While the holidays have now come and gone and we’ve already cracked into the new calendar, for the last two weeks much of the movie blogosphere has been on holiday itself, resulting in a rather brief Monday Memo this week. The majority of folks who did publish new work were mostly looking back at 2016, with rundowns of the year’s best docs coming from Katie Walsh and the staff at The Playlist and Daniel Walber of Nonfics, whom importantly noted, “The list of great, undistributed docs of 2016 is long, and includes such dramatically different films as INAATE/SE/ and ALL THIS PANIC. And three beautifully crafted documentaries, all directed by Mexican women, are an especially frustrating omission of 2016’s commercial release schedule: Betzabé García’s KINGS OF NOWHERE, Maya Goded’s PLAZA DE LA SOLEDAD and Tatiana Huezo’s TEMPESTAD.”

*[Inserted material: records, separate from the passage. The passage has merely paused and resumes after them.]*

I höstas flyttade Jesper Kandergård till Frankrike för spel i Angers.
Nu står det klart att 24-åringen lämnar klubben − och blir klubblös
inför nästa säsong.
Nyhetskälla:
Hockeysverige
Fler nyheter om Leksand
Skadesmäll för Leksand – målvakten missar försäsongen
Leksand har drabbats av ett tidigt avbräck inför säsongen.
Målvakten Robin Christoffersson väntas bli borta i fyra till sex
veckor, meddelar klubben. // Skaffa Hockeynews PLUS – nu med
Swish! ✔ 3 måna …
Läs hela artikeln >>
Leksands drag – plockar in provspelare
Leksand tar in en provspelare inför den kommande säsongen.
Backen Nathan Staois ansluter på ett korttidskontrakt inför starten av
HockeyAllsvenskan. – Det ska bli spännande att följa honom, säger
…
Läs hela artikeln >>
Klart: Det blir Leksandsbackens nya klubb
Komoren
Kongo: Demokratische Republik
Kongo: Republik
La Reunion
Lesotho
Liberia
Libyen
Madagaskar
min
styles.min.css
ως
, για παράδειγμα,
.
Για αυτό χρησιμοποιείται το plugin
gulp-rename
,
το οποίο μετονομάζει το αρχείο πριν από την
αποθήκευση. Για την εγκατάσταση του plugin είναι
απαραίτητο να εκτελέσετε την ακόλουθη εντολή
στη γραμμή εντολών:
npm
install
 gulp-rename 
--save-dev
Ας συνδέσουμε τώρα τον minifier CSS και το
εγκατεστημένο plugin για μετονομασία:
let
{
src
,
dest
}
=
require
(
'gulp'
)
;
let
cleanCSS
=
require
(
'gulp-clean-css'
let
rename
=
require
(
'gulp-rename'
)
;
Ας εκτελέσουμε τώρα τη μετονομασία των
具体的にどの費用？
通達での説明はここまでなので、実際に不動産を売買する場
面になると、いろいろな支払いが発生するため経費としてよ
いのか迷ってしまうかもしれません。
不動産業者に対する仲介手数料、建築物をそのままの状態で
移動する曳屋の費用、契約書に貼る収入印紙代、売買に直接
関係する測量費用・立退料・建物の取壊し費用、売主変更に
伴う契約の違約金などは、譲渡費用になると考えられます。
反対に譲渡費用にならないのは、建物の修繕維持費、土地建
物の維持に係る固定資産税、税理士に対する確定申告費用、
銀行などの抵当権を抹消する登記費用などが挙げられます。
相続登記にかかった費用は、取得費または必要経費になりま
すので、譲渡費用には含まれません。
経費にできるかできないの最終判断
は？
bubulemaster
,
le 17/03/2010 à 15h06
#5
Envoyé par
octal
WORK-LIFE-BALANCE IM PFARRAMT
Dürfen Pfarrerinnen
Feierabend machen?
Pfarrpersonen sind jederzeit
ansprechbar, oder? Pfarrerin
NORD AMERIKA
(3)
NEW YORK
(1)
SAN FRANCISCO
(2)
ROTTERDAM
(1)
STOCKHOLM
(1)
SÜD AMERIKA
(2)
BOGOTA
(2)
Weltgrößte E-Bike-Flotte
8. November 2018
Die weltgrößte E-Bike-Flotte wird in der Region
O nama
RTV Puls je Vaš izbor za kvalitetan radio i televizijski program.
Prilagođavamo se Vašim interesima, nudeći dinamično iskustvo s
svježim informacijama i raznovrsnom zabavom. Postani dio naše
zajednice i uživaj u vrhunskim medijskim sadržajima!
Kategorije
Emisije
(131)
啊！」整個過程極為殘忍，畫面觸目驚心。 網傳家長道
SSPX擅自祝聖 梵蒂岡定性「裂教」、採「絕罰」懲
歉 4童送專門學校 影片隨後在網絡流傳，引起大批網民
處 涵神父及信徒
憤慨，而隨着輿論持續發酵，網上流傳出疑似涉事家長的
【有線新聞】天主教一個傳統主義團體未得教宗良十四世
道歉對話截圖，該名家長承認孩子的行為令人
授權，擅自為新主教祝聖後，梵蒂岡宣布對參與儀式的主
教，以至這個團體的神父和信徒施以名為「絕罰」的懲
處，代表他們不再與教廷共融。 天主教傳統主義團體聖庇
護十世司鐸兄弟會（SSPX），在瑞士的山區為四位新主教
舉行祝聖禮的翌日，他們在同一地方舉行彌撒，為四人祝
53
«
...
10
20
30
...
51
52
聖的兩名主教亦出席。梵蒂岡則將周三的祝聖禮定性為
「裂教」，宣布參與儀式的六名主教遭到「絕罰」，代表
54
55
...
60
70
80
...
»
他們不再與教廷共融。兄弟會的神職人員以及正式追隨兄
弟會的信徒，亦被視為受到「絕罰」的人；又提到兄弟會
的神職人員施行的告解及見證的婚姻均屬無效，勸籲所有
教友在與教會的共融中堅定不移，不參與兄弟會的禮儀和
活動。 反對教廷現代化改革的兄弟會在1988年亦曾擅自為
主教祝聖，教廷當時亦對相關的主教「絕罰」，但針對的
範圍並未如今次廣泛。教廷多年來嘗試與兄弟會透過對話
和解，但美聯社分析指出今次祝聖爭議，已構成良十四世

At IndieWire, Chris O’Falt published the favorites of 2016 of 35 different directors, including Jonathan Demme, Ezra Edelman, Alma Har’el, Kirsten Johnson and more. For Fandor’s Keyframe, Kevin B. Lee and whole host of critical colleagues recounted their favorite video essays composed in 2016. The only people seeming to have the gumption to look forward is Gregory Ellwood, whose posted his Oscar predictions at The Playlist, Christopher Campbell, who listed his top 100 recommendations for doc watching via Netflix this January via Nonfics, and Basil Tsiokos, whose insightful previews of the doc to debut at Sundance later this month were the centerpiece over at What (not) To Doc last month.